# Holster For Barnett Black Widow



## Jayo12 (Aug 13, 2012)

Hi Slingshot Shooters,

Does anybody have somewhere where I can get a holster for my Black Widow?

Thanks,
Jason.


----------



## reecemurg (Oct 9, 2011)

use your pocket !!


----------



## ifix (Jun 11, 2012)

not sure on the specific but you can try some of the site vendors :
http://slingshotforum.com/index.php?app=core&module=search&do=search&andor_type=&sid=&search_app_filters[forums][sortKey]=date&cType=forum&cId=36&search_app_filters[forums][sortKey]=date&search_app_filters[forums][searchInKey]=&search_term=holster&search_app=forums


----------



## Berkshire bred (Mar 4, 2012)

i have used barnett slingshots before and i have never come across a holster for one and as have been previously suggested whats wrong with ur pocket?


----------



## Jayo12 (Aug 13, 2012)

K, I'll stick to my pocket!

Thanks, Jayo


----------



## Flatband (Dec 18, 2009)

Years ago , Barnett made a holster for it's Strike Nine model.
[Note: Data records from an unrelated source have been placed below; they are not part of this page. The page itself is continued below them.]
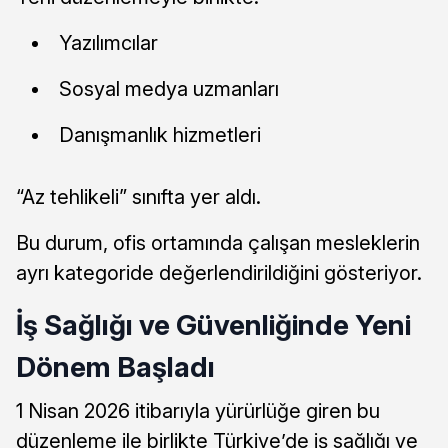
Yazılımcılar
Sosyal medya uzmanları
Danışmanlık hizmetleri
“Az tehlikeli” sınıfta yer aldı.
Bu durum, ofis ortamında çalışan mesleklerin
ayrı kategoride değerlendirildiğini gösteriyor.
İş Sağlığı ve Güvenliğinde Yeni
Dönem Başladı
1 Nisan 2026 itibarıyla yürürlüğe giren bu
düzenleme ile birlikte Türkiye’de iş sağlığı ve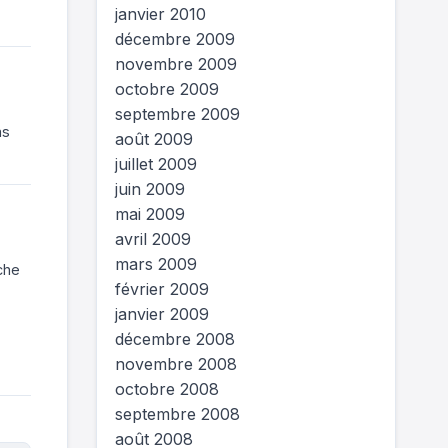
janvier 2010
décembre 2009
novembre 2009
octobre 2009
septembre 2009
as
août 2009
juillet 2009
juin 2009
mai 2009
avril 2009
mars 2009
ache
février 2009
janvier 2009
décembre 2008
novembre 2008
octobre 2008
septembre 2008
août 2008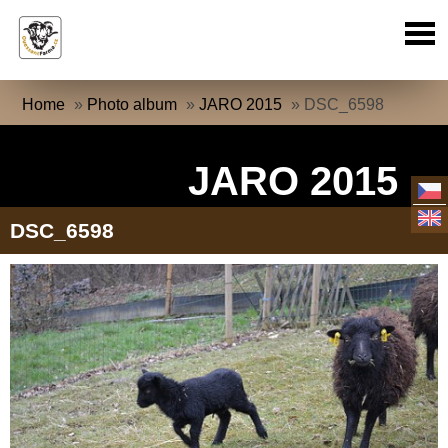
Home
»
Photo album
»
JARO 2015
»
DSC_6598
JARO 2015
DSC_6598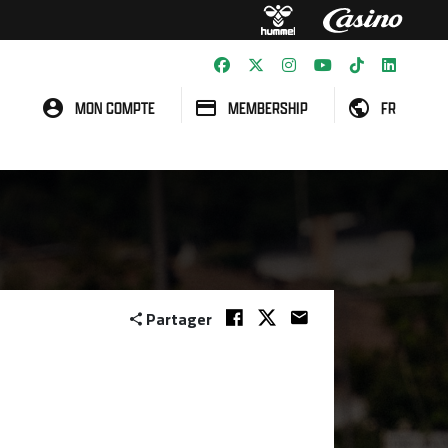
MON COMPTE
MEMBERSHIP
FR
Partager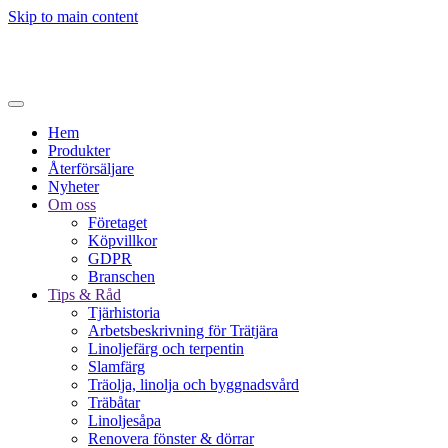
Skip to main content
Hem
Produkter
Återförsäljare
Nyheter
Om oss
Företaget
Köpvillkor
GDPR
Branschen
Tips & Råd
Tjärhistoria
Arbetsbeskrivning för Trätjära
Linoljefärg och terpentin
Slamfärg
Träolja, linolja och byggnadsvård
Träbåtar
Linoljesåpa
Renovera fönster & dörrar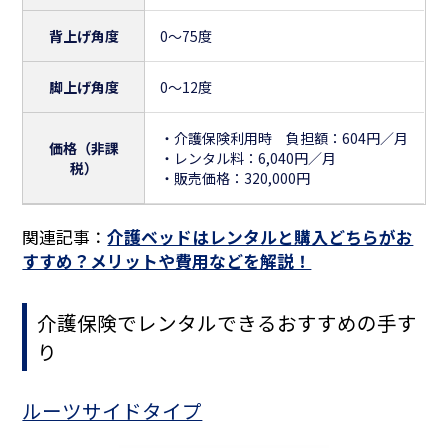
背上げ角度
0～75度
脚上げ角度
0～12度
・介護保険利用時 負担額：604円／月
価格（非課
・レンタル料：6,040円／月
税）
・販売価格：320,000円
関連記事：
介護ベッドはレンタルと購入どちらがお
すすめ？メリットや費用などを解説！
介護保険でレンタルできるおすすめの手す
り
ルーツサイドタイプ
I think the Widow will fit too. I have one in my collection but won't part with it. Next best thing- a carpenters leather hammer holster. A pocket for the ammo and a place to hang your slingshot. Figure around $15 at your local home center. Flatband


----------



## Jayo12 (Aug 13, 2012)

Great idea Flatband,

Thanks a lot!!

Jayo12


----------



## porcelanowy (Oct 16, 2011)

Hello
I could suggest buying polish army gas mask bag but it would be probably a bit difficult outside Poland








Check some tactical gear bags. Maxpedition has his jumbo pack for example but is way over my budget so I carry my stuff in polish army gas mask bag








Also fishing bags can be useful - different sizes, lots of pockets.


----------



## Jayo12 (Aug 13, 2012)

Thanks porcelanowy


----------